Mark Weatherly

Personal information
- Full name: Colin Mark Weatherly
- Date of birth: 18 January 1958 (age 67)
- Place of birth: Ramsgate, England
- Height: 6 ft 0 in (1.83 m)
- Position(s): Striker, defender

Youth career
- Coventry City
- 1973–1974: Canterbury City
- 1974–1975: Gillingham

Senior career*
- Years: Team / Apps / (Gls)
- 1975–1989: Gillingham / 457 / (46)
- 1978: Koparit / 9 / (1)
- 1989–1991: Hythe Town / ?
- 1991–?: Margate / ?

Managerial career
- 1991: Margate (caretaker)
- 1992: Margate (joint manager with Lee Smelt)
- 1992–1993: Margate
- 1993–1994: Margate (joint manager with Andy Woolford)
- 1995: Margate (joint caretaker with Karl Elsey)
- 1996: Margate (caretaker)
- 2001–2002: Ramsgate

= Mark Weatherly =

English footballer and manager (born 1958)

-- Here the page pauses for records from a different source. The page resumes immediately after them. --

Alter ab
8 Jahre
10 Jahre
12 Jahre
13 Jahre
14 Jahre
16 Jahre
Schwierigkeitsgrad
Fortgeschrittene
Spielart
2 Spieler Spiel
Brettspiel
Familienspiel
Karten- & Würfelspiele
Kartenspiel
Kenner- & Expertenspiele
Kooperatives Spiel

Colin Mark Weatherly (born 18 January 1958) is an English retired footballer. He spent his entire professional career with Gillingham, where he played in 457 Football League matches, a club record for an outfield player.

==Career==
Although born in Kent Weatherly was on the books of Coventry City as a schoolboy but was not retained. He also played for non-league Canterbury City from the age of 15. After his release from Coventry, he was signed by Gillingham as an apprentice and soon found himself making his first-team debut. At just 16 years 218 days he was at the time the youngest player ever to play for the club.

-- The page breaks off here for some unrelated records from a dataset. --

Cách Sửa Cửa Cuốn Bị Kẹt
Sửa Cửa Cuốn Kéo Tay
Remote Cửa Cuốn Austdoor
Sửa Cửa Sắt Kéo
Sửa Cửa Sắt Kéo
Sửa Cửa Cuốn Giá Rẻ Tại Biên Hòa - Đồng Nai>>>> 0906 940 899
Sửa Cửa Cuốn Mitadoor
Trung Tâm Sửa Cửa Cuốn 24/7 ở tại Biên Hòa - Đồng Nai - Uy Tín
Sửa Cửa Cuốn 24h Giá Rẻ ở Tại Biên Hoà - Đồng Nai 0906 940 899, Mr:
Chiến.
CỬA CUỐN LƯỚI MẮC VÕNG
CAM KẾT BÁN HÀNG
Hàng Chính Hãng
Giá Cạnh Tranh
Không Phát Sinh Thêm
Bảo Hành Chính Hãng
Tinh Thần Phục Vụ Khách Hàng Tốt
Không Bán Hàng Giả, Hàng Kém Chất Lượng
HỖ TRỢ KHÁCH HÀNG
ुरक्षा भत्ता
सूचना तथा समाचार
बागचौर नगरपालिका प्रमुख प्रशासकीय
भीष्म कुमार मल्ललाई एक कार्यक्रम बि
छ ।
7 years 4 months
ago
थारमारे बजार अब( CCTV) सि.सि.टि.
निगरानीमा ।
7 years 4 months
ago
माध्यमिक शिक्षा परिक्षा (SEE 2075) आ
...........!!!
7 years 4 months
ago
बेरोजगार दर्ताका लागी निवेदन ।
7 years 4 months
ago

Originally a striker, he was switched to the defence in 1978 and played there or in midfield for the remainder of his career, which saw him play in over 500 matches in all competitions for the Kent club and win the club's Player of the Year award on two occasions. While at the Gills he was the subject of a children's book entitled Footballer (My Job).

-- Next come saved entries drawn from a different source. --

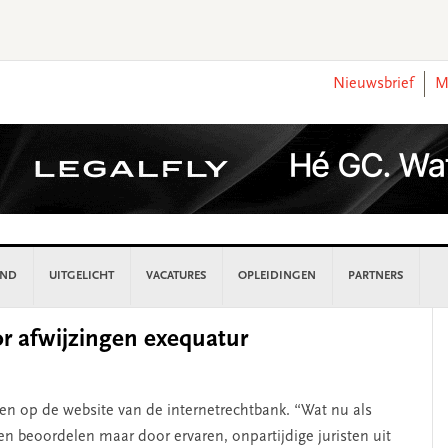
Nieuwsbrief
M
AND
UITGELICHT
VACATURES
OPLEIDINGEN
PARTNERS
P
or afwijzingen exequatur
S
zen op de website van de internetrechtbank. “Wat nu als
ten beoordelen maar door ervaren, onpartijdige juristen uit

In summer 1978 Weatherly moved to Finnish team called Koparit. He played there two months and became the first foreign player who had played in Kuopio. After him many English players move to Kuopio and played summers there. The teams they played were KuPS, Koparit and Kuopion Elo.

In 1989, he left Priestfield Stadium and dropped into non-league football. He joined Margate in 1991 and stayed there for ten years, including a spell as co-manager in the early 1990s during which he led the club to a Kent Senior Cup final victory at the ground of his old club Gillingham. He later had a spell managing Margate's local rivals Ramsgate.

In 2007, he returned to Margate as reserve team manager. In 2009, he became Head of Youth Development at Ramsgate.